All the times Zapata was transferred from prison, the authorities did not even take the trouble to advise his mother. She would find out when she arrived, after traveling with difficulty to the prisons, carrying for her son bags of food, which on more than one occasion were confiscated and which almost cost her a denunciation for “improper appropriation.” Crackers, powdered milk, things like that….In July 2007, when she was returning to Holguín after the visit in Camagüey, Reina had a road accident. Two ribs damaged a lung, and she had to have an emergency operation.
Now in the prison in Holguín, Zapata Tamayo became the preferred victim of a kind of human breed or a tropical version of the urkas of the Stalinist gulags: hired prison-assassins who, in exchange for visits, housing and reduced sentences, did the dirty work of the jailers, and were assigned to strike and intimidate the political prisoners.
The most important beating that Zapata suffered took place on March 21, 2008. A little later, on July 26, 2008, two common prisoners, one from Mayarí, and another called Roberto González, alias “El Potrico,” (the “Little Colt”) brought 10 buckets of water to his cell and beat him with a broomstick. As payment for the “accident,” the soldiers let “El Potrico” have a matrimonial visit of 72 hours.
The last year of his life was the worst. On Friday, May 15, 2009, accused of “disrespect and disorder in penitentiary establishments,” they added 10 years to the already-increased penalty.
In October 2009, several guards in the provincial prison of Holguín beat him again and gave him a strong kick in the head. This blow ended up causing an internal swelling, and he had to be operated on.
On December 3, 2009, after they confiscated the only food he had decided to eat in captivity, Zapata began a new hunger strike in the Kilo 8 prison of Camagüey, demanding “the same privileges that Fulgencio Batista gave to Fidel Castro when he was a prisoner in the Modelo fortress.”

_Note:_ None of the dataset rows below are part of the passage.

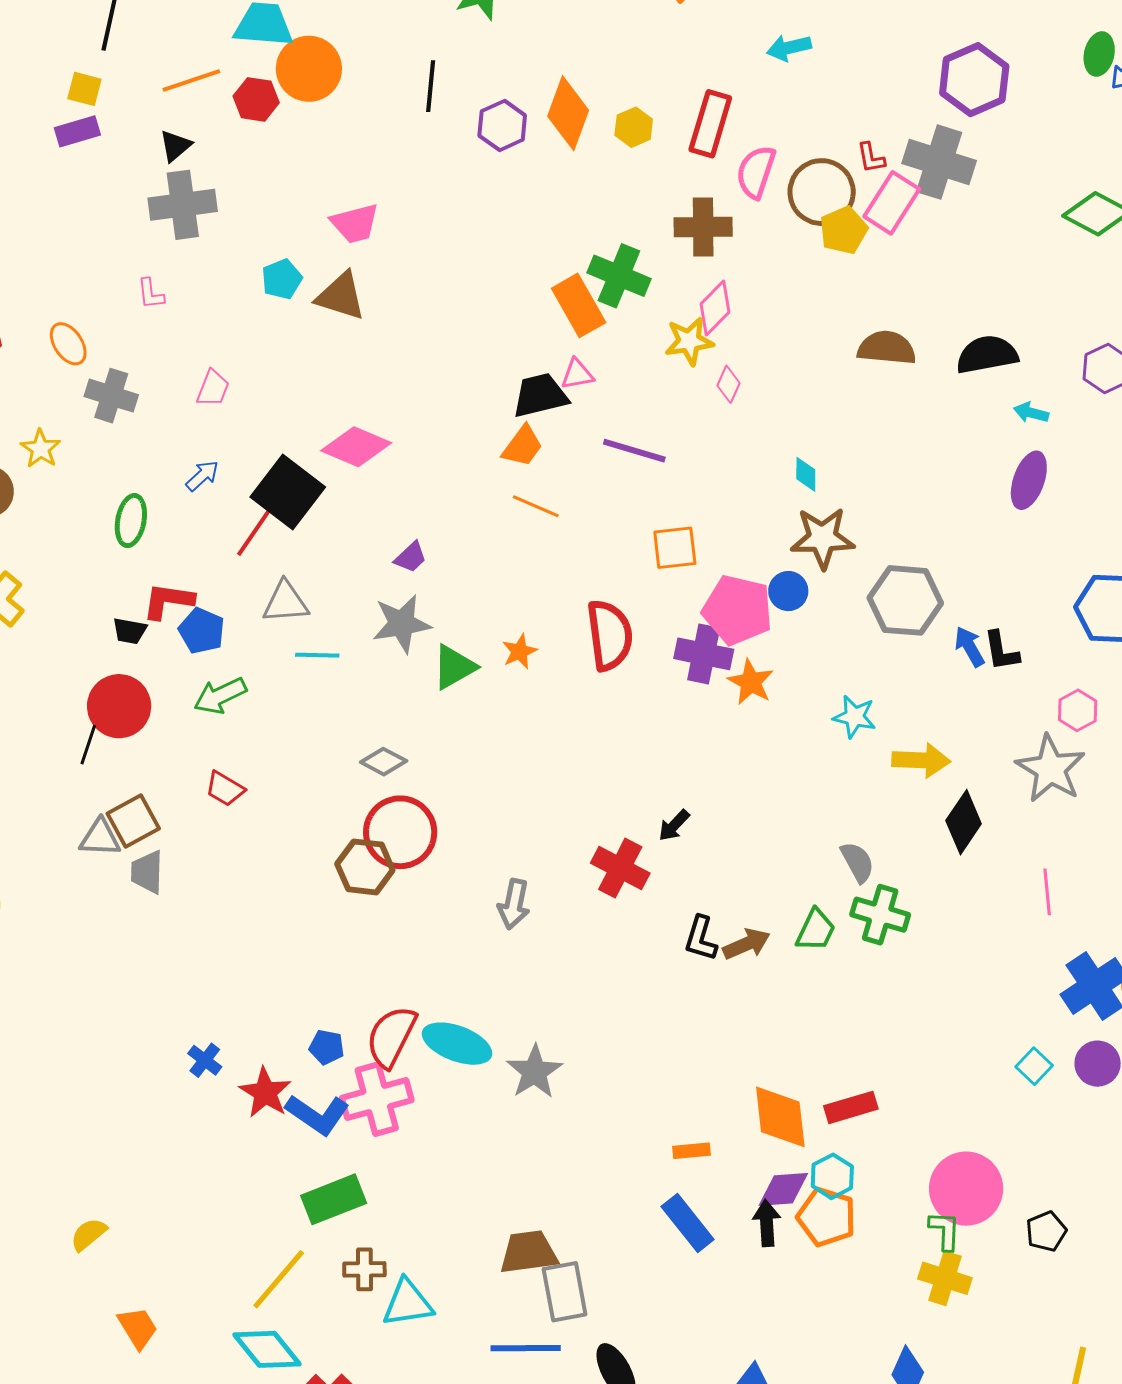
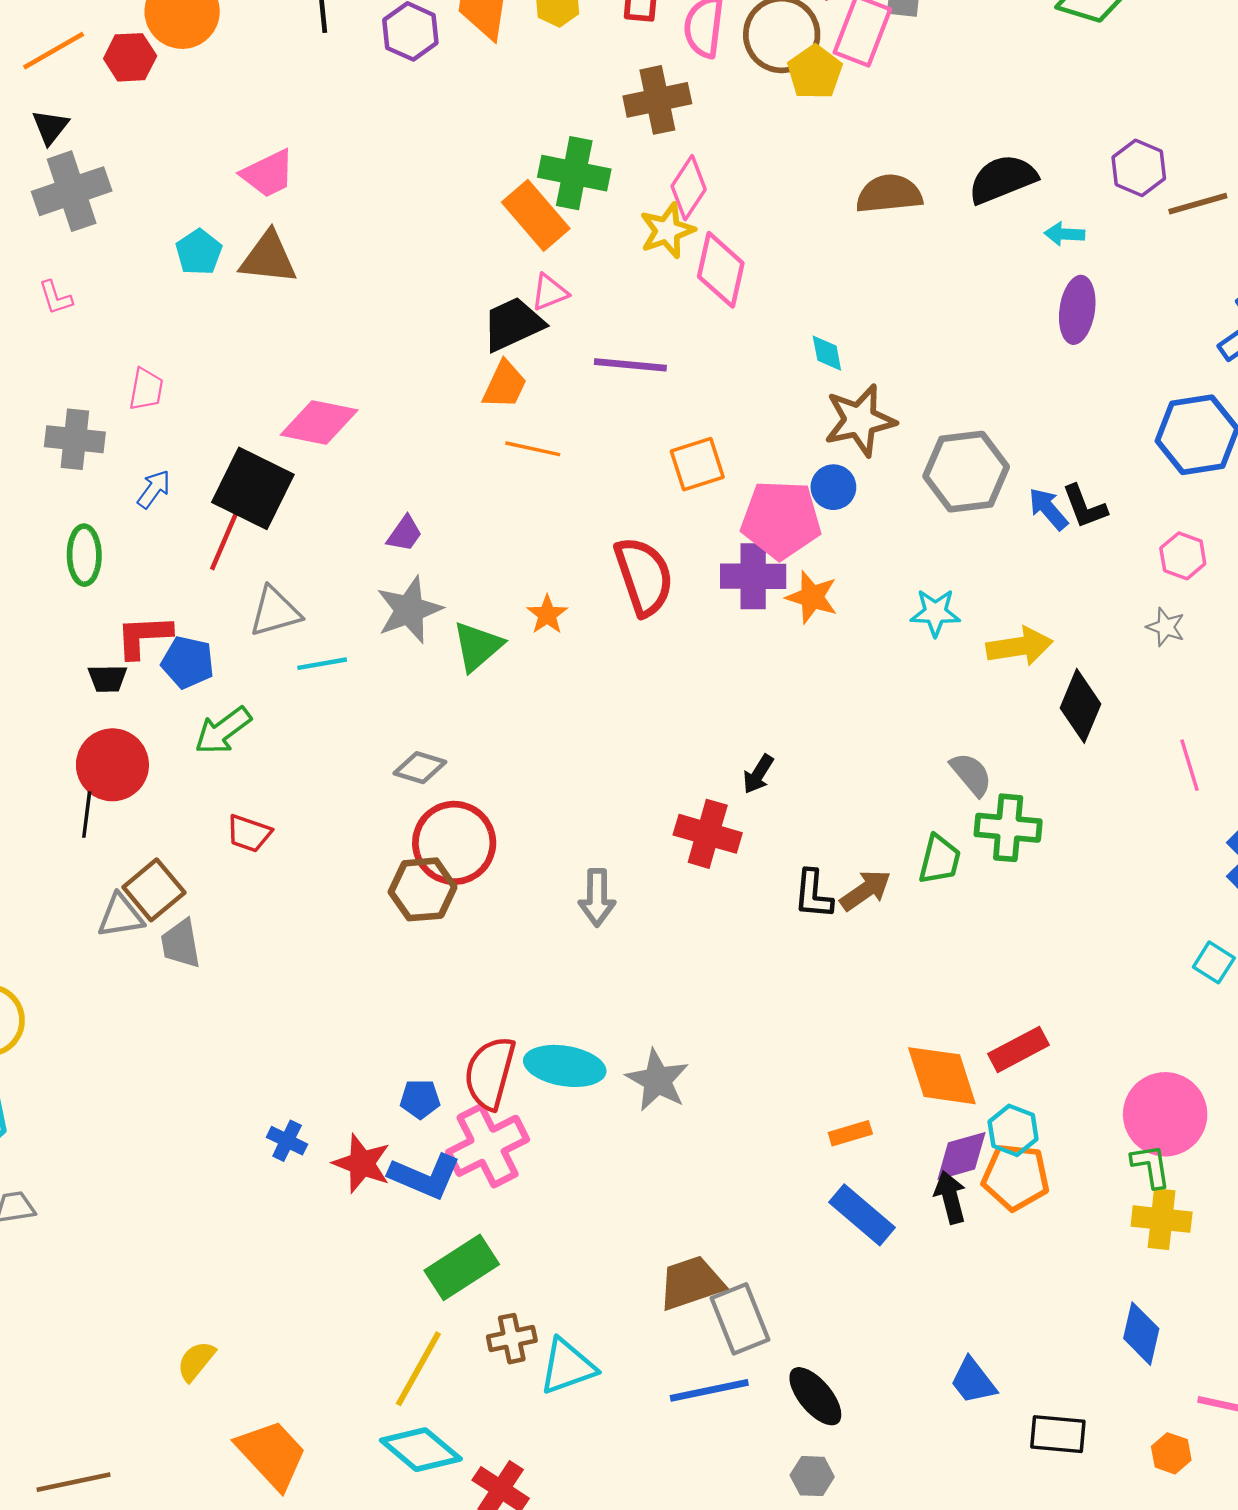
pink diamond: (729, 384) -> (721, 270), size x1.8
gray cross: (111, 396) -> (75, 439), moved
gray star: (1051, 769) -> (1166, 627), size x0.5
orange trapezoid: (138, 1328) -> (272, 1454), size x1.5

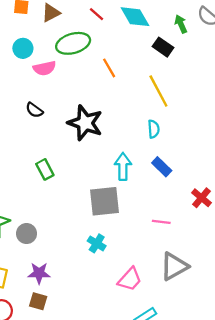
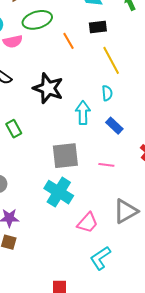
black rectangle: (163, 47) -> (98, 27), moved, turned -42
cyan arrow: (123, 166) -> (83, 113), moved
pink line: (161, 222) -> (106, 165), moved
cyan cross: (97, 243) -> (59, 192), size x1.8

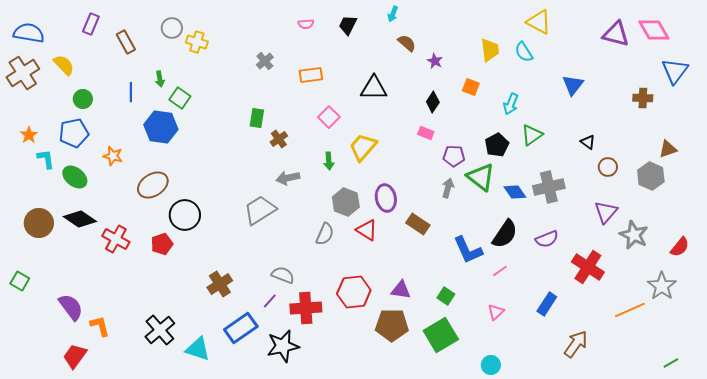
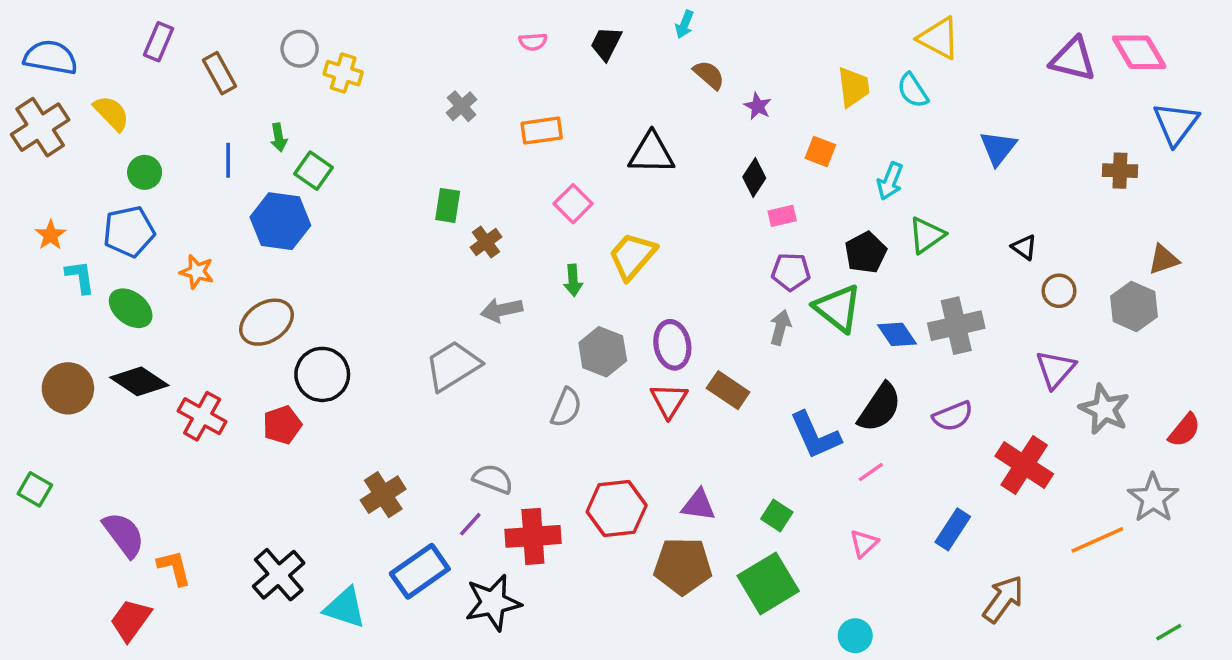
pink rectangle: (426, 133) -> (782, 216), moved, turned -35
red triangle: (367, 230) -> (669, 401), moved, turned 30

In solitary confinement, the authorities refused him water for 18 days, which caused renal failure.
In the middle of February 2010, while he was in agony after more than 70 days of not eating, he was transferred to the hospital of the Combinado del Este Prison in Havana, where, according to what several ex-prisoners have stated, they did not have the conditions for adequate treatment.
Zapata Tamayo passed away on February 23, after 15 hours in the Hermanos Ameijeiras Hospital, where he had been taken the previous night, when his death was imminent. He was brought there to die, and not even in this circumstance could the political police deprive themselves of contempt. According to his mother, an official joked: “I have good news and bad news: the good news is that he’s now in the Ameijeiras Hospital; the bad news is that he’s dying.”
He was not invincible, the kind of illustrious prisoner the press likes to talk about. His story is not one of the libertarian who sees his ideals fulfilled. But this man who is now buried in the cemetery of La Güira represents something superior on a moral scale, something that surely approaches martyrdom. He was someone who was unyielding.
Ernesto Hernández Busto
*A first version of this article, without links and reduced by the inevitable 1300 words of the section “The fourth page,” was published today in El País.